Specifically, according to an exemplary embodiment of the present
specification, a first metal ion or an atomic group ion including
the first metal ion; and a second metal ion or an atomic group ion
including the second metal ion may form a shell portion of the
metal nanoparticle.
According to an exemplary embodiment of the present specification,
the forming of the metal nanoparticles may be forming the bowl-type
particles by bonding the metal ion or the atomic group ion
including the metal ion to a portion of an outer surface for the
micelle and reducing the metal ion or the atomic group ion
including the metal ion.
According to an exemplary embodiment of the present specification,
the halide provides a halogen ion in the solvent, and the halogen
ion may be bonded to a portion of an outer surface of the micelle
to suppress the metal ion or the atomic group ion including the
metal ion from being bonded to the portion of the outer surface of
the micelle.
Specifically, the halogen ion may serve to be bonded to a portion
of an outer surface of the micelle to prevent a metal layer from
being partially formed, thereby forming bowl-type particles.
According to an exemplary embodiment of the present specification,
the halide may mean a metal halide. More specifically, according to
an exemplary embodiment of the present specification, the halide
may mean a halide of an alkali metal or alkaline earth metal.
Specifically, according to an exemplary embodiment of the present
specification, the halide may include one or more selected from the
group consisting of LiF, LiCl, LiBr, LiI, NaCl, NaBr, NaI, KCl,
KBr, KI, MgCl.sub.2, MgBr.sub.2, MgI.sub.2, CaCl.sub.2, CaBr.sub.2,
and CaI.sub.2.
According to an exemplary embodiment of the present specification,
the concentration of the halide may be 2.5 times or less the
concentration of the metal salt to the solvent. Specifically, the
concentration of the halide may be more than 0 time and 2.5 times
or less the concentration of the metal salt to the solvent.

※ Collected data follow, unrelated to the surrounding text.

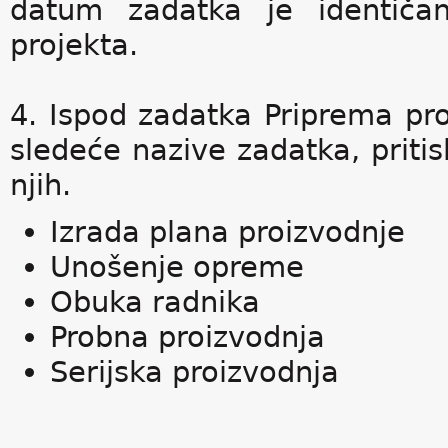
datum zadatka je identiča
projekta.
4. Ispod zadatka Priprema pro
sledeće nazive zadatka, priti
njih.
Izrada plana proizvodnje
Unošenje opreme
Obuka radnika
Probna proizvodnja
Serijska proizvodnja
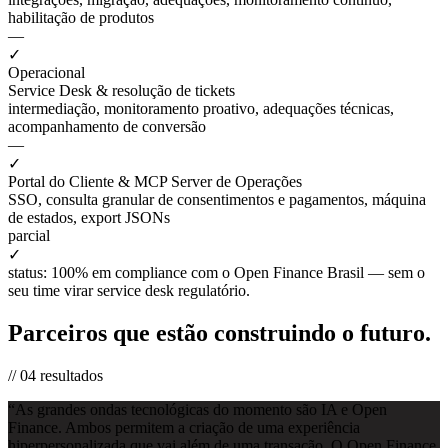
habilitação de produtos
—
✓
Operacional
Service Desk & resolução de tickets
intermediação, monitoramento proativo, adequações técnicas,
acompanhamento de conversão
—
✓
Portal do Cliente & MCP Server de Operações
SSO, consulta granular de consentimentos e pagamentos, máquina
de estados, export JSONs
parcial
✓
status: 100% em compliance com o Open Finance Brasil — sem o
seu time virar service desk regulatório.
Parceiros que estão construindo o futuro.
//
04
resultados
“
As grandes ondas tecnológicas do momento são IA e Open
Finance. Ambos permitem a criação de uma experiência
hiperpersonalizada que vai além de uma transação. O Open Finance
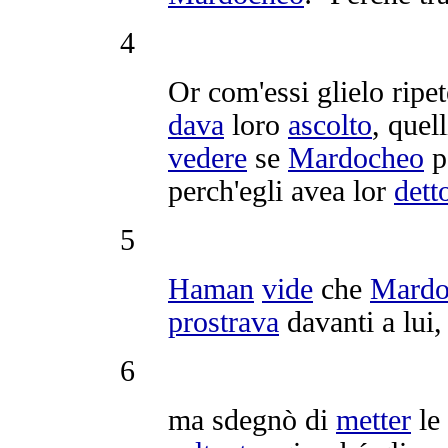
4
Or com'essi glielo
ripe
dava
loro
ascolto
, quel
vedere
se
Mardocheo
p
perch'egli avea lor
dett
5
Haman
vide
che
Mardo
prostrava
davanti a lui,
6
ma
sdegnò
di
metter
le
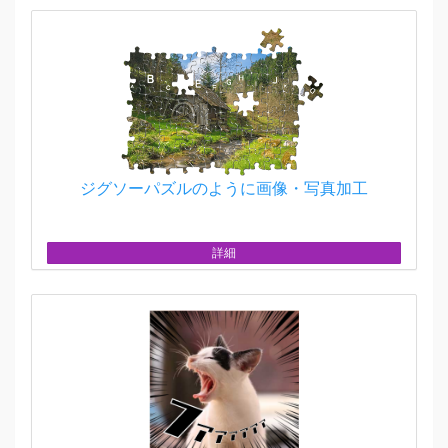
ジグソーパズルのように画像・写真加工
詳細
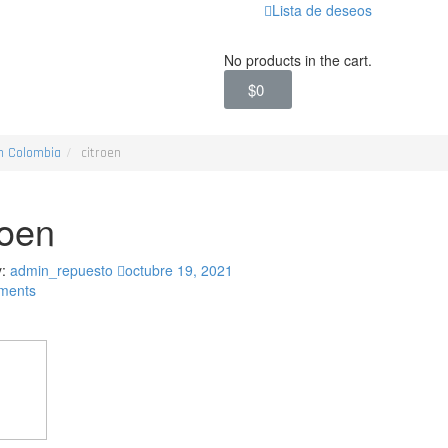
Lista de deseos
No products in the cart.
$
0
en Colombia
citroen
roen
y:
admin_repuesto
octubre 19, 2021
ments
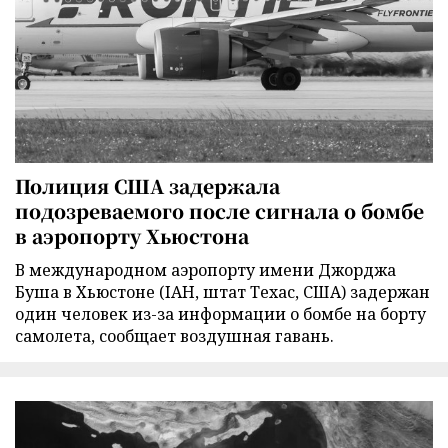
Полиция США задержала
подозреваемого после сигнала о бомбе
в аэропорту Хьюстона
В международном аэропорту имени Джорджа
Буша в Хьюстоне (IAH, штат Техас, США) задержан
один человек из-за информации о бомбе на борту
самолета, сообщает воздушная гавань.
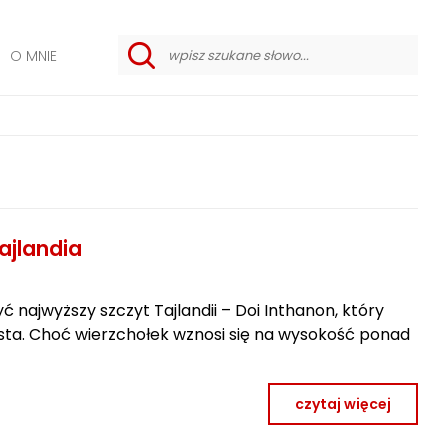
O MNIE
w
y
s
z
u
k
i
w
a
n
i
ajlandia
e
z
a
a
 najwyższy szczyt Tajlandii – Doi Inthanon, który
w
a
asta. Choć wierzchołek wznosi się na wysokość ponad
n
s
o
w
czytaj więcej
a
n
e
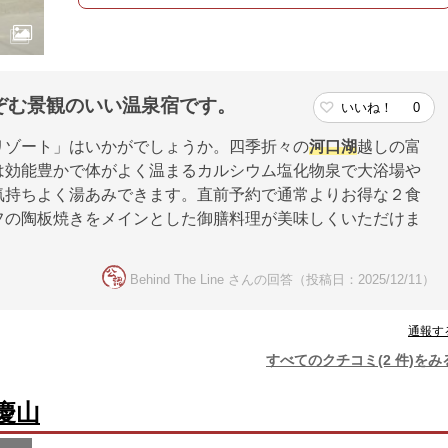
ぞむ景観のいい温泉宿です。
いいね！
0
リゾート」はいかがでしょうか。四季折々の
河口湖
越しの富
は効能豊かで体がよく温まるカルシウム塩化物泉で大浴場や
気持ちよく湯あみできます。直前予約で通常よりお得な２食
フの陶板焼きをメインとした御膳料理が美味しくいただけま
Behind The Line さんの回答（投稿日：2025/12/11）
通報す
すべてのクチコミ(2 件)をみ
慶山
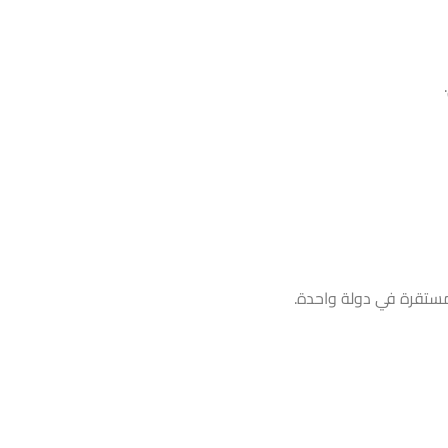
ر مستقرة في دولة واحدة.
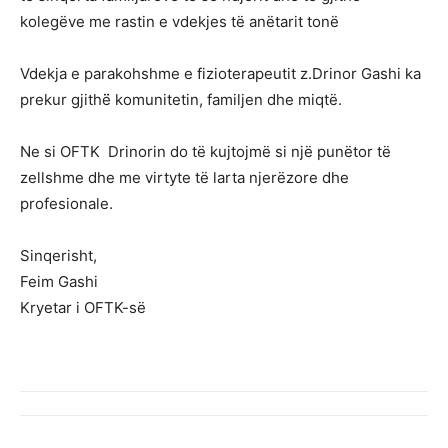
kolegëve me rastin e vdekjes të anëtarit tonë
Vdekja e parakohshme e fizioterapeutit z.Drinor Gashi ka
prekur gjithë̈ komunitetin, familjen dhe miqtë.
Ne si OFTK Drinorin do të kujtojmë si një punëtor të
zellshme dhe me virtyte të larta njerëzore dhe
profesionale.
Sinqerisht,
Feim Gashi
Kryetar i OFTK-së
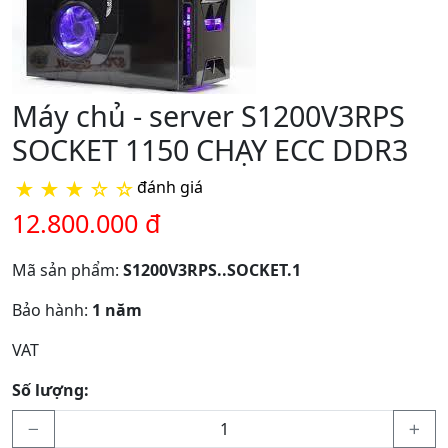
Máy chủ - server S1200V3RPS
SOCKET 1150 CHẠY ECC DDR3
★
★
★
☆
☆
đánh giá
12.800.000 đ
Mã sản phẩm:
S1200V3RPS..SOCKET.1
Bảo hành:
1 năm
VAT
Số lượng:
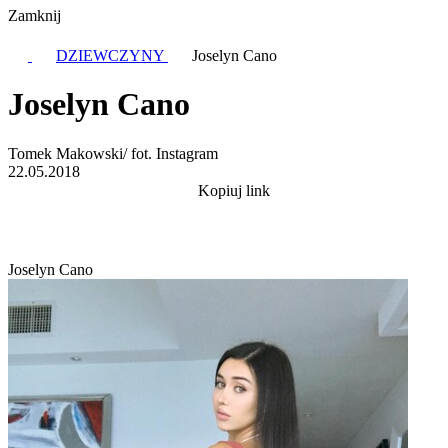
Zamknij
DZIEWCZYNY
Joselyn Cano
Joselyn Cano
Tomek Makowski/ fot. Instagram
22.05.2018
Kopiuj link
Joselyn Cano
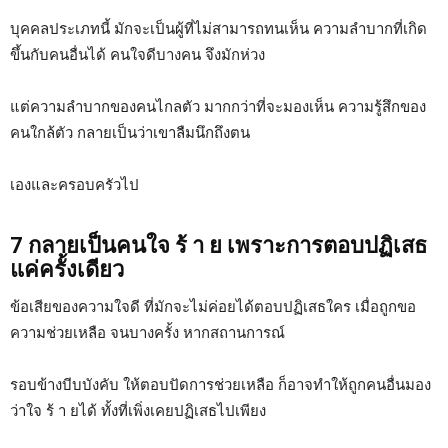
บุคคลประเภทนี้ มักจะเป็นผู้ที่ไม่สามารถทนเห็น ความลำบากที่เกิด
ขึ้นกับคนอื่นได้ คนใจดีบางคน จึงมักห่วง
แต่ความลำบากของคนไกลตัว มากกว่าที่จะมองเห็น ความรู้สึกของ
คนใกล้ตัว กลายเป็นว่าเขาลืมนึกถึงตน
เองและครอบครัวไป
7 กลายเป็นคนใจ ร้ า ย เพราะการตอบปฏิเสธ
แค่ครั้งเดียว
ข้อเสียของความใจดี ที่มักจะไม่ค่อยได้ตอบปฏิเสธใคร เมื่อถูกขอ
ความช่วยเหลือ จนบางครั้ง หากสถานการณ์
รอบข้างบีบบังคับ ให้ตอบปัดการช่วยเหลือ ก็อาจทำให้ถูกคนอื่นมอง
ว่าใจ ร้ า ยได้ ทั้งที่เพิ่งเคยปฏิเสธไปเพียง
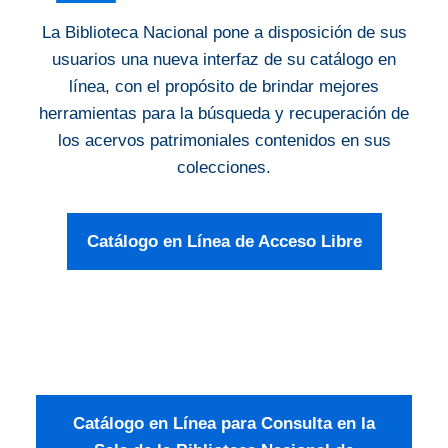
La Biblioteca Nacional pone a disposición de sus
usuarios una nueva interfaz de su catálogo en
línea, con el propósito de brindar mejores
herramientas para la búsqueda y recuperación de
los acervos patrimoniales contenidos en sus
colecciones.
Catálogo en Línea de Acceso Libre
Catálogo en Línea para Consulta en la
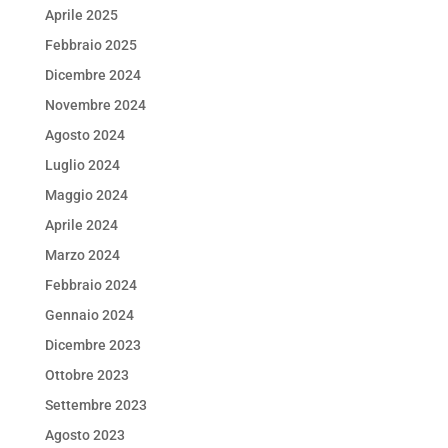
Aprile 2025
Febbraio 2025
Dicembre 2024
Novembre 2024
Agosto 2024
Luglio 2024
Maggio 2024
Aprile 2024
Marzo 2024
Febbraio 2024
Gennaio 2024
Dicembre 2023
Ottobre 2023
Settembre 2023
Agosto 2023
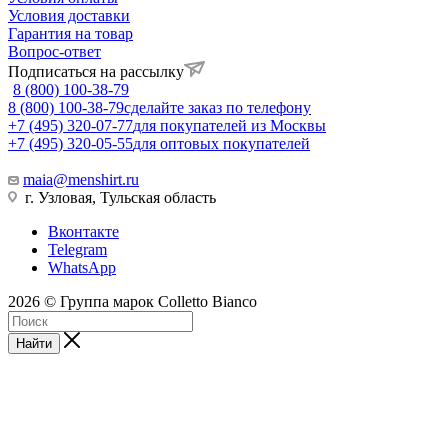
Условия доставки
Гарантия на товар
Вопрос-ответ
Подписаться на рассылку
8 (800) 100-38-79
8 (800) 100-38-79
сделайте заказ по телефону
+7 (495) 320-07-77
для покупателей из Москвы
+7 (495) 320-05-55
для оптовых покупателей
maia@menshirt.ru
г. Узловая, Тульская область
Вконтакте
Telegram
WhatsApp
2026 © Группа марок Colletto Bianco
Найти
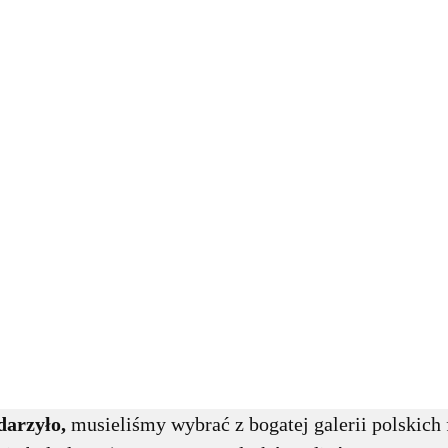
darzyło,
musieliśmy wybrać z bogatej galerii polskich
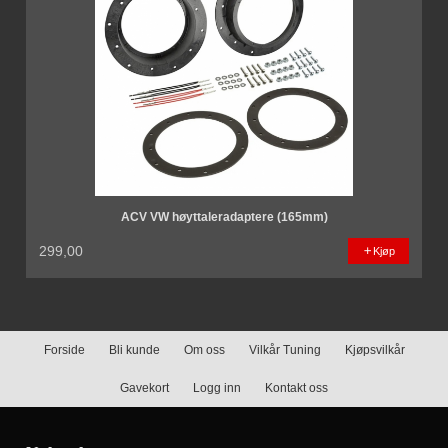
ACV VW høyttaleradaptere (165mm)
299,00
Kjøp
Forside
Bli kunde
Om oss
Vilkår Tuning
Kjøpsvilkår
Gavekort
Logg inn
Kontakt oss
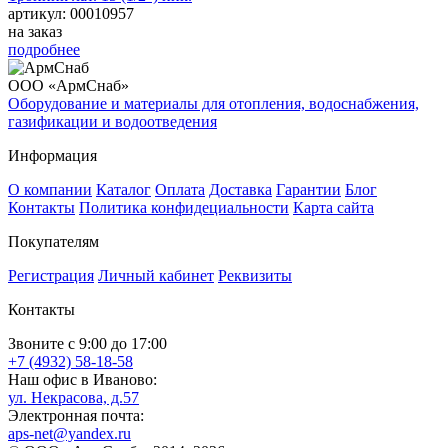
артикул: 00010957
на заказ
подробнее
ООО «АрмСнаб»
Оборудование и материалы для отопления, водоснабжения,
газификации и водоотведения
Информация
О компании
Каталог
Оплата
Доставка
Гарантии
Блог
Контакты
Политика конфидециальности
Карта сайта
Покупателям
Регистрация
Личный кабинет
Реквизиты
Контакты
Звоните с 9:00 до 17:00
+7 (4932) 58-18-58
Наш офис в Иваново:
ул. Некрасова, д.57
Электронная почта:
aps-net@yandex.ru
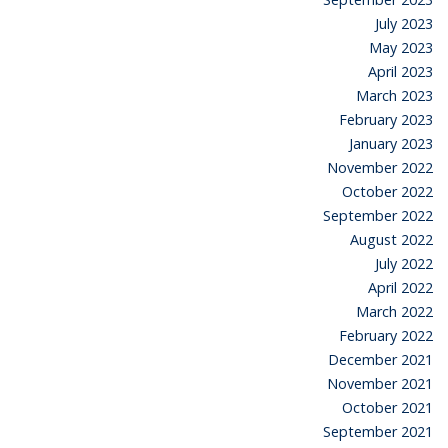
July 2023
May 2023
April 2023
March 2023
February 2023
January 2023
November 2022
October 2022
September 2022
August 2022
July 2022
April 2022
March 2022
February 2022
December 2021
November 2021
October 2021
September 2021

When the concentration of the halide is within the range, a metal
nanoparticle including one or more bowl-type particles may be
smoothly formed.
According to an exemplary embodiment of the present specification,
the amino acid may serve to prevent metal nanoparticles from being
aggregated with each other. In addition, the amino acid may serve
to allow the metal nanoparticles to be formed to have a small and
uniform particle diameter.
According to an exemplary embodiment of the present specification,
the concentration of the amino acid may be 2.5 times or less the
concentration of the metal salt to the solvent. Specifically, the
concentration of the amino acid may be more than 0 time and 2.5
times or less the concentration of the metal salt to the
solvent.
When the concentration of the amino acid is within the range, it is
possible to prevent metal nanoparticles from being aggregated, and
to serve to make the particle diameter of the metal nanoparticle
small. Specifically, when the concentration of the amino acid is
within the range, the ratio at which two or more particles are
synthesized in an aggregated form may be significantly reduced, and
metal nanoparticles having a particle diameter of 10 nm or less may
be synthesized.
According to an exemplary embodiment of the present specification,
the surfactant may be one or two surfactant(s).
Specifically, when the surfactant is one surfactant, the surfactant
forms micelles in a solution, and a halogen ion due to a halide may
be bonded to a portion of an outer side surface of the micelle.
According to an exemplary embodiment of the present specification,
the surfactant includes a first surfactant and a second surfactant,
a bowl-type particle is formed in a form of an outer side surface
of a micelle which the first surfactant forms, and a cavity may be
formed in a micelle region which the second surfactant forms.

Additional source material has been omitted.